L'analisi
Israele ha superato il suo stress test e l'Iran lo sa, l'analisi del generale Tricarico
Ove qualcuno avesse ancora dubbi sull’impenetrabilità dello spazio aereo israeliano, con il massiccio attacco del 13 aprile condotto con più disparati ordigni, da più direzioni ed in contemporanea, viene messa una pietra tombale sulle aspettativa di chi in futuro si avventurasse in un aggressione ad Israele dal cielo. Si è trattato di un vero e proprio stress test del sistema complessivo di difesa i cui esiti hanno non certo meravigliato ma certamente riscosso l’ammirazione ed il plauso perfino degli esperti della materia. Un attacco di tali caratteristiche e dimensioni, portato verso qualunque altro paese al mondo, anche il più progredito, non avrebbe comportato una risposta così convincente ed efficace.

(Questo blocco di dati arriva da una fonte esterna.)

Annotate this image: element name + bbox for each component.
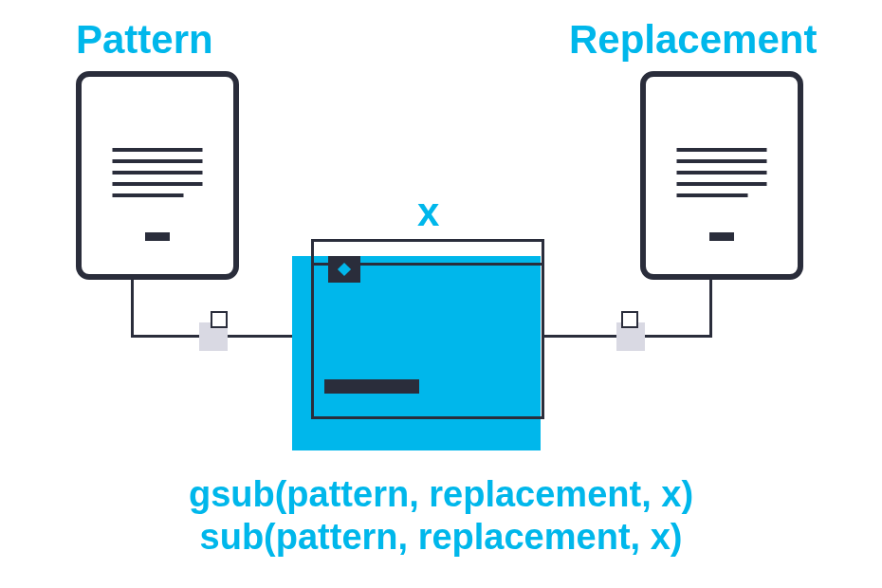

L’auspicio è che il sostanziale fallimento dell’aggressione iraniana plachi il desiderio di vendetta di Teheran (questo pare al momento l’orientamento iraniano) ed allo stesso tempo non inneschi reazioni da parte di Israele che nelle performances della sua aeronautica dovrebbe cogliere il senso del rotondo successo. È d’altro canto innegabile che si sia trattato di un atto molto grave, di un atto che comunque ha segnato un cambio di passo in un conflitto condotto finora da parte dell’Iran con l’esclusivo ricorso ai suoi numerosi affiliati sparsi nell’area. In altre parole, nessuno può escludere che le potenzialità deflagratorie della vendetta iraniana si siano esaurite con la grandinata di missili della notte del 13 aprile. Quel che è certo è che gli spazi aerei sopra Israele sono letteralmente blindati, che il sistema integrato di difesa funziona egregiamente e che quindi altre debbono essere le strategie di chi non si dia per inteso ed intenda continuare a far guerra allo Stato ebraico.
Occorrerà attendere le reazioni dell’una parte e dell’altra, nell’auspicio mai fin troppo forte espresso che la cosiddetta comunità internazionale eserciti un ruolo più attivo, o meglio, più muscolare nei confronti di chi - chiunquenon dia segni di genuine buone intenzioni volte a promuovere un allentamento della tensione e le successive condizioni per un negoziato. A dire il vero, contrariamente a quanto accaduto nel teatro russo ucraino, la diplomazia in medio oriente ha lavorato sodo, senza sosta, a cominciare da quella degli Stati Uniti accompagnati da Egitto, Qatar, Arabia Saudita ed altri attori regionali volenterosi. Tentativi diplomatici che tuttavia hanno confermato che la deterrenza è uno strumento ormai malfunzionante, che gli argomenti di convincimento debbono essere più mirati ed a volte più raffinati e certamente messi in campo con maggiore perentorietà. A cominciare naturalmente da Israele; il punto segnato a suo favore con la salvaguardia dei suoi confini -quella cui eravamo abituati prima del 7 ottobre- deve poter rappresentare un punto terminale, una risposta appagante per la barbara aggressione di Hamas. Israele ne uscirebbe insomma a testa alta, riporterebbe a casa i cittadini rapiti ancora in vita, e sopratutto potrebbe cogliere ciò che ancora resta delle prospettive strategiche nell’area, ad iniziare dal riavvio del processo di distensione con i paesi arabi una volta ostili, e la cui sopportazione è stata messa a fin troppo dura prova.